Somos seres gregarios, necesitamos sentirnos útiles y parte de la sociedad, y cuando no es así, se disparan los problemas de salud mental. Todos conocemos algún caso de alguien que, en alguna parte, tras hacer del trabajo su vida, cae en un terrible envejecimiento al poco de jubilarse. Decían las malas lenguas que el deterioro de Margaret Thatcher empezó el día en que el teléfono dejó de sonar. Las personas necesitamos problemas, y cuando no los tenemos, nos los inventamos. Un problema inventado también es un problema mientras nos creamos que lo es, aunque no tenga un reflejo cuantificable en el plano material, pero ese tema, como casi todo el ideario de la extrema derecha, merece un artículo para él solo.
La necesidad de compartir nuestras ideas es tan extrema que la humanidad, desde que tiene conciencia de serlo, ha inventado amigos invisibles a los que contarles sus cosas, especialmente las cosas que no podía contar a nadie más. Las religiones, en el fondo proyecciones de nuestras sociedades, no solo obedecen a la necesidad de explicarnos el mundo o justificar lo que hacemos, sino que también aportan el amparo de una compañía que en el plano físico se resume en gente hablando consigo misma. Individualismo y religión se retroalimentan mutuamente. Cuanto más aislado se siente un individuo en sociedad, más sentido tiene la religión. Tal vez por eso prácticamente todas las religiones son consustancialmente contrarias a la libertad de expresión.
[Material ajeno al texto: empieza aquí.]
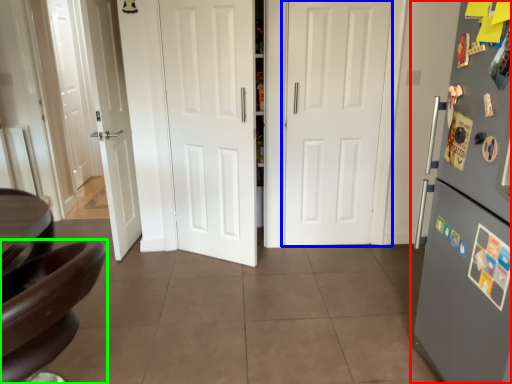 Question: Considering the real-world distances, which object is closest to refrigerator (highlighted by a red box)? door (highlighted by a blue box) or chair (highlighted by a green box).

Choices:
 (A) door
 (B) chair

Answer: (B) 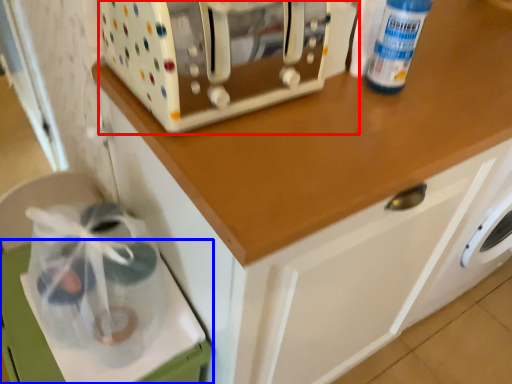 Question: Which object is closer to the camera taking this photo, home appliance (highlighted by a red box) or cabinetry (highlighted by a blue box)?

Choices:
 (A) home appliance
 (B) cabinetry

Answer: (A) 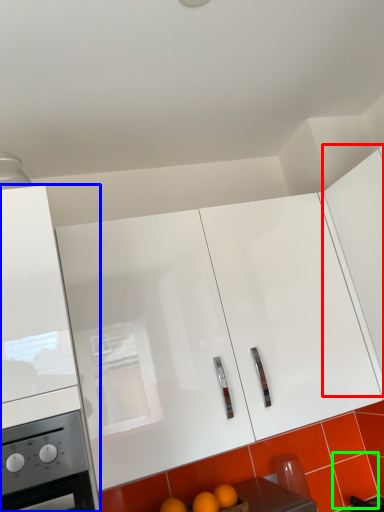 Question: Based on their relative distances, which object is farther from cabinetry (highlighted by a red box)? Choose from cabinetry (highlighted by a blue box) and tile (highlighted by a green box).

Choices:
 (A) cabinetry
 (B) tile

Answer: (A) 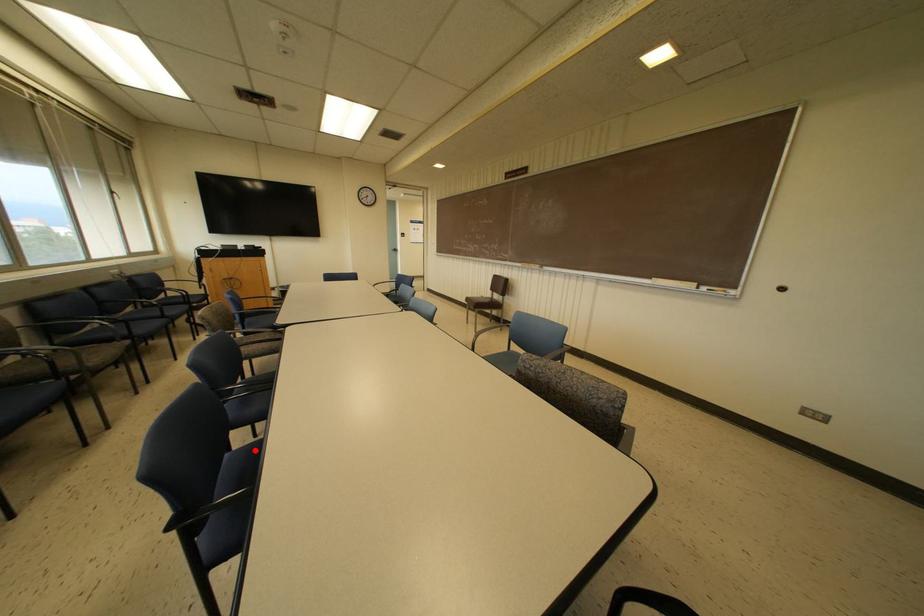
En una organización política, donde un grupo de personas se postulan para ocupar un número de cargos normalmente inferior al número de candidatos, qué se comparte con quién es clave en éxitos y derrotas. Las personas necesitamos compartir lo que nos pasa, y cuando no podemos hacerlo, empiezan los problemas. Cuando la parte más oscura de la política sale a la luz, no es sólo porque alguien obrara indebidamente, sino porque necesitó contárselo a alguien más. Los cargos políticos no sólo implican un salario, sino además un reconocimiento, la posibilidad de influencia con sus ideas para quien lo ocupa. Nuevamente, sentirse socialmente útil y parte de algo.
La necesidad de sentirnos útiles a veces es tan fuerte que proyectamos sobre los demás, cuanto más cercanos son, lo que pensamos que a su vez será mejor para ellos. Servir como referencia a al prójimo o que nuestros hijos recuerden con cariño cómo les ayudamos a ser lo que son… sin embargo, casi siempre es justo al revés. Nuestras acciones son en su mayoría irrelevantes con el paso del tiempo y proyectamos sobre nuestros hijos lo que nosotros quisimos ser y no fuimos (especialmente los padres, que normalmente tuvieron una capacidad de elección que las madres no tuvieron o tuvieron más mermada).
La mayoría de las cosas importantes no son lo que la gente piensa, sino con quién se comparten, y por eso en política hay tanta gente incapaz de gestionarse a sí misma cuando el teléfono deja de sonar.
Ex altos cargos de la política incapaces de disfrutar de un solaz retiro dedicados a otras labores ansiando recuperar los altavoces perdidos mientras pueblan tertulias en los medios de comunicación. Algunos montan canales de comunicación, otros un podcast, otros, incluso han llegado a ser censurados en sus partidos por la injerencia constante desde el retiro. La necesidad de sentirse actores protagonistas. La incapacidad para encontrar un sentido a sus vidas más allá de aquello que los llevó a la importancia. Pasa en todas partes, altos cargos de la administración pública o la empresa privada cuajados de gente anciana que impide la renovación de ideas. Porque en el fondo, cuando se ha tenido mando, pocos quieren que el teléfono deje de sonar.